== Task statement ==
Reproduce the tail of the data exactly. It starts at the line containing "Initier aux spécificités" and runs to the last line.

%%

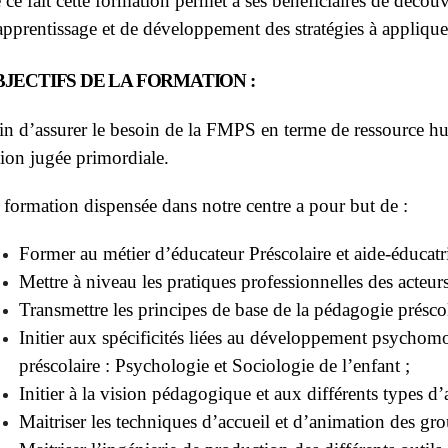
 ce fait cette formation permet à ses bénéficiaires de découv
apprentissage et de développement des stratégies à appliquer 
JECTIFS DE LA FORMATION :
in d’assurer le besoin de la FMPS en terme de ressource hu
tion jugée primordiale.
 formation dispensée dans notre centre a pour but de :
Former au métier d’éducateur Préscolaire et aide-éducatri
Mettre à niveau les pratiques professionnelles des acteurs
Transmettre les principes de base de la pédagogie préscol
Initier aux spécificités liées au développement psychomot
préscolaire : Psychologie et Sociologie de l’enfant ;
Initier à la vision pédagogique et aux différents types d’
Maitriser les techniques d’accueil et d’animation des gro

%%

== Answer space ==
Initier aux spécificités liées au développement psychomot
préscolaire : Psychologie et Sociologie de l’enfant ;
Initier à la vision pédagogique et aux différents types d’
Maitriser les techniques d’accueil et d’animation des gro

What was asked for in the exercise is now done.